There was a float that sported the logos of the NBA, WNBA and the Development League as Silver, NBA deputy commissioner Mark Tatum, and WNBA president Lisa Borders joined a number of league employees and representatives in support of the LGBTQ community.
At the start of June, which is known as 'Pride Month', the NBA unrolled 30 t-shirts, each with a different team logo on the front donning the rainbow colours. It was the first time in professional sport's history, across the pond, that this had been done.
The tops proved to be a raging success and they were out in full flow on the streets of New York as the first openly gay NBA player, Jason Collins, was joined by ex-WNBA player and Women's Basketball Hall of Famer Sue Wicks.
A number of photos were posted on social media, via various different platforms, that you can see below:
The NBA's inclusive ideologies see them currently sit streets ahead of the likes of the NHL, NFL and MLB in terms of inclusion and acceptance.

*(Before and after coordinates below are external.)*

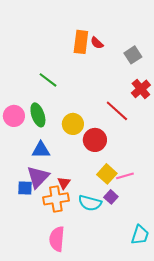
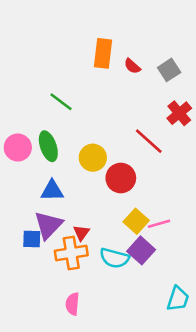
red semicircle: (97, 43) -> (132, 66), moved
purple square: (111, 197) -> (141, 250), size x1.5
pink semicircle: (57, 239) -> (72, 304), size x0.7

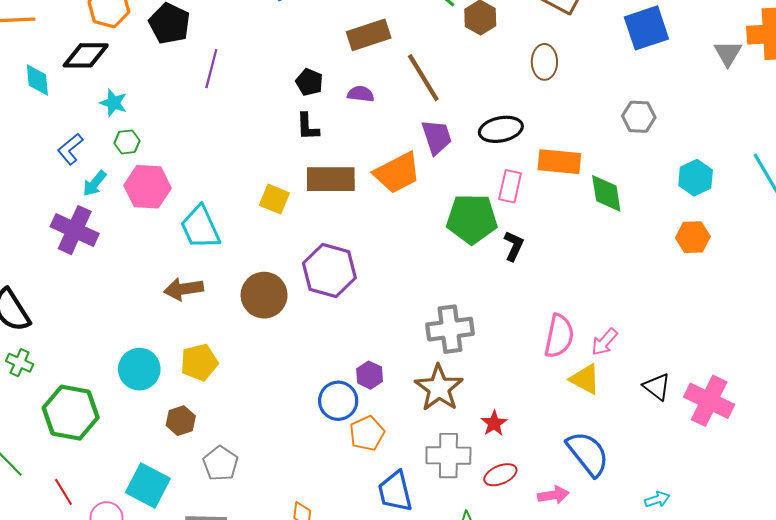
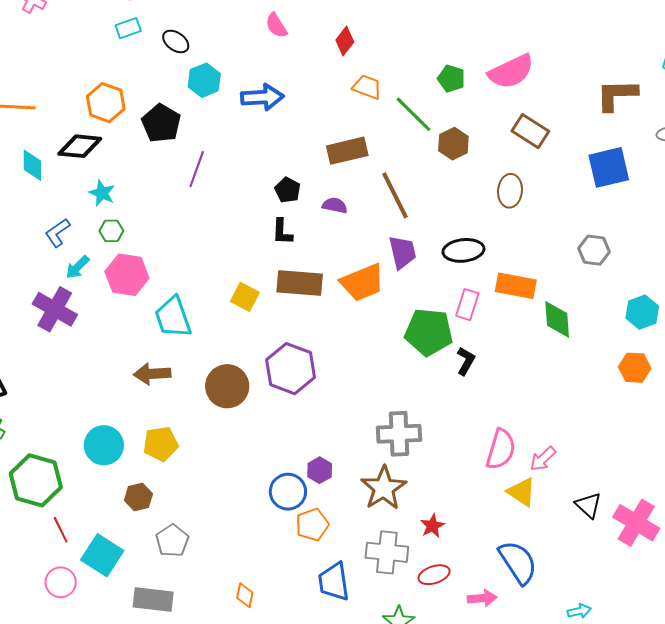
red line: (64, 492) -> (61, 530), moved

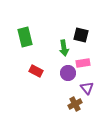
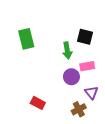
red rectangle: (36, 71) -> (38, 103), moved

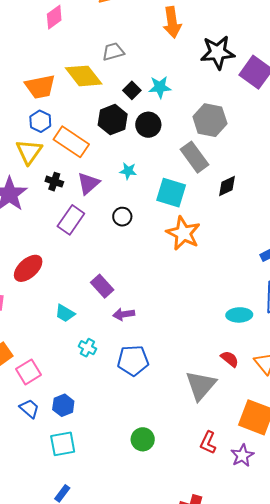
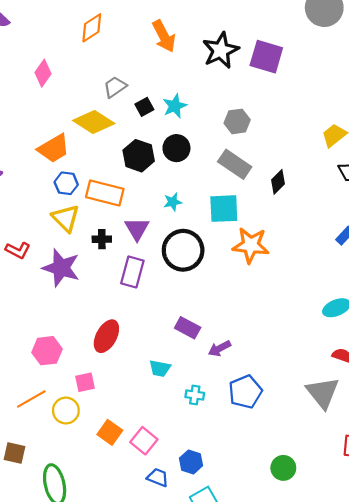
black square: (132, 90) -> (144, 107), moved, turned 36
gray hexagon: (210, 120) -> (237, 121), size x0.7
black circle: (122, 217) -> (183, 250), size x2.0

Silver is keen to portray an inclusive attitude around the league and it has led to much debate over the future of the 2017 All-Star game.
The host city; Charlotte, North Carolina, recently passed a bill called HB2 (House Bill Two) that revoked a number of local anti-discrimination measures protecting gay and transgender people, and also stopped transgender people from using the bathroom of the sex they identify.
The ruling caused outrage throughout the LGBTQ community and has left the NBA with a tough call to make. They have previously threatened to relocate the weekend, however, as of yet, nothing has been set in stone.
The NBA's presence at the Pride Parade was yet another step in the right direction as the world of sports continues to welcome people from all walks of life.
Sport as a whole - not just in America but around the world - has oft been criticised for its lack of acceptance and understanding, and it is great to see a governing body, with such a big reputation as the NBA, leading the way.